Return all the entries word for word.

======== Supplied information ========

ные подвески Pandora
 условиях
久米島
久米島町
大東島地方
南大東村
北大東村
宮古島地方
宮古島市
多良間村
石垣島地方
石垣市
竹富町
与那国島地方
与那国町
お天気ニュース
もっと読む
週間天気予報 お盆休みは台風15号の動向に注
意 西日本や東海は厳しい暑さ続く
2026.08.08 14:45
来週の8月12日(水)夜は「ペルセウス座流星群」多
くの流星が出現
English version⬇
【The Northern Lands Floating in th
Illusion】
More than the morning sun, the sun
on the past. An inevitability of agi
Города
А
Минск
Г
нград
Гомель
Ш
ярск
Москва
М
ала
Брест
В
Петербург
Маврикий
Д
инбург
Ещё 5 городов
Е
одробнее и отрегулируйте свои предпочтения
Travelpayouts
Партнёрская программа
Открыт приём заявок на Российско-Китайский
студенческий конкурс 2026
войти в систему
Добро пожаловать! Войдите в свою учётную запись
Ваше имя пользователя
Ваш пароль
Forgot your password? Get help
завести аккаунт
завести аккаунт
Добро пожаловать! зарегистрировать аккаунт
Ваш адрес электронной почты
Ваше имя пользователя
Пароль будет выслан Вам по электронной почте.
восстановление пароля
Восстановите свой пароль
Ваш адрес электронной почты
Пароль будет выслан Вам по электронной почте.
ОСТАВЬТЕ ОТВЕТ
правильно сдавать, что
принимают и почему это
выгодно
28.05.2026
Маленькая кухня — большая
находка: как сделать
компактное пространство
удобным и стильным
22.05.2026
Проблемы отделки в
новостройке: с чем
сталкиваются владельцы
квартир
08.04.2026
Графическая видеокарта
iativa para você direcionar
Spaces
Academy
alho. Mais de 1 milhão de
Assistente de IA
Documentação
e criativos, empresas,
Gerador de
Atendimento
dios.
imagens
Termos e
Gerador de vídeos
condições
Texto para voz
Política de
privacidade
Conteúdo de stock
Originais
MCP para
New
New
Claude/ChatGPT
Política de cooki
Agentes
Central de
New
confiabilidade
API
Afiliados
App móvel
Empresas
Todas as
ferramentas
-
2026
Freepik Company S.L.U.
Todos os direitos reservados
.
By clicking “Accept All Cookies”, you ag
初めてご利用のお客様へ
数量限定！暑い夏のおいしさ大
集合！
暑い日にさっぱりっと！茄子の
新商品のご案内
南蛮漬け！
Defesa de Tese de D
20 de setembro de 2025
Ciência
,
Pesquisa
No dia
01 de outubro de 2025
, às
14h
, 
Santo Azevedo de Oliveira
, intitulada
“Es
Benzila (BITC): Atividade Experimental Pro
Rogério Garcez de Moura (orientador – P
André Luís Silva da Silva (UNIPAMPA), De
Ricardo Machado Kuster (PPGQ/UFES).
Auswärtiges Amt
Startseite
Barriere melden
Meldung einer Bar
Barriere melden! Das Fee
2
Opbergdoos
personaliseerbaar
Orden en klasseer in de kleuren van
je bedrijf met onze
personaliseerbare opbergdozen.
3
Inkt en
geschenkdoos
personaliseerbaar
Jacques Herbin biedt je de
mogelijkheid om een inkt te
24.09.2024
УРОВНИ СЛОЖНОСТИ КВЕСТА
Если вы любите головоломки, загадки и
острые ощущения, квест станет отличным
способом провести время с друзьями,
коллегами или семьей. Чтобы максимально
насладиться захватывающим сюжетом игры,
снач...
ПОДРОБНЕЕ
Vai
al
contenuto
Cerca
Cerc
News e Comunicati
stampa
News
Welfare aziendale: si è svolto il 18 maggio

========

- **Response for this exercise**
ные подвески Pandora
 условиях
久米島
久米島町
大東島地方
南大東村
北大東村
宮古島地方
宮古島市
多良間村
石垣島地方
石垣市
竹富町
与那国島地方
与那国町
お天気ニュース
もっと読む
週間天気予報 お盆休みは台風15号の動向に注
意 西日本や東海は厳しい暑さ続く
2026.08.08 14:45
来週の8月12日(水)夜は「ペルセウス座流星群」多
くの流星が出現
English version⬇
【The Northern Lands Floating in th
Illusion】
More than the morning sun, the sun
on the past. An inevitability of agi
Города
А
Минск
Г
нград
Гомель
Ш
ярск
Москва
М
ала
Брест
В
Петербург
Маврикий
Д
инбург
Ещё 5 городов
Е
одробнее и отрегулируйте свои предпочтения
Travelpayouts
Партнёрская программа
Открыт приём заявок на Российско-Китайский
студенческий конкурс 2026
войти в систему
Добро пожаловать! Войдите в свою учётную запись
Ваше имя пользователя
Ваш пароль
Forgot your password? Get help
завести аккаунт
завести аккаунт
Добро пожаловать! зарегистрировать аккаунт
Ваш адрес электронной почты
Ваше имя пользователя
Пароль будет выслан Вам по электронной почте.
восстановление пароля
Восстановите свой пароль
Ваш адрес электронной почты
Пароль будет выслан Вам по электронной почте.
ОСТАВЬТЕ ОТВЕТ
правильно сдавать, что
принимают и почему это
выгодно
28.05.2026
Маленькая кухня — большая
находка: как сделать
компактное пространство
удобным и стильным
22.05.2026
Проблемы отделки в
новостройке: с чем
сталкиваются владельцы
квартир
08.04.2026
Графическая видеокарта
iativa para você direcionar
Spaces
Academy
alho. Mais de 1 milhão de
Assistente de IA
Documentação
e criativos, empresas,
Gerador de
Atendimento
dios.
imagens
Termos e
Gerador de vídeos
condições
Texto para voz
Política de
privacidade
Conteúdo de stock
Originais
MCP para
New
New
Claude/ChatGPT
Política de cooki
Agentes
Central de
New
confiabilidade
API
Afiliados
App móvel
Empresas
Todas as
ferramentas
-
2026
Freepik Company S.L.U.
Todos os direitos reservados
.
By clicking “Accept All Cookies”, you ag
初めてご利用のお客様へ
数量限定！暑い夏のおいしさ大
集合！
暑い日にさっぱりっと！茄子の
新商品のご案内
南蛮漬け！
Defesa de Tese de D
20 de setembro de 2025
Ciência
,
Pesquisa
No dia
01 de outubro de 2025
, às
14h
, 
Santo Azevedo de Oliveira
, intitulada
“Es
Benzila (BITC): Atividade Experimental Pro
Rogério Garcez de Moura (orientador – P
André Luís Silva da Silva (UNIPAMPA), De
Ricardo Machado Kuster (PPGQ/UFES).
Auswärtiges Amt
Startseite
Barriere melden
Meldung einer Bar
Barriere melden! Das Fee
2
Opbergdoos
personaliseerbaar
Orden en klasseer in de kleuren van
je bedrijf met onze
personaliseerbare opbergdozen.
3
Inkt en
geschenkdoos
personaliseerbaar
Jacques Herbin biedt je de
mogelijkheid om een inkt te
24.09.2024
УРОВНИ СЛОЖНОСТИ КВЕСТА
Если вы любите головоломки, загадки и
острые ощущения, квест станет отличным
способом провести время с друзьями,
коллегами или семьей. Чтобы максимально
насладиться захватывающим сюжетом игры,
снач...
ПОДРОБНЕЕ
Vai
al
contenuto
Cerca
Cerc
News e Comunicati
stampa
News
Welfare aziendale: si è svolto il 18 maggio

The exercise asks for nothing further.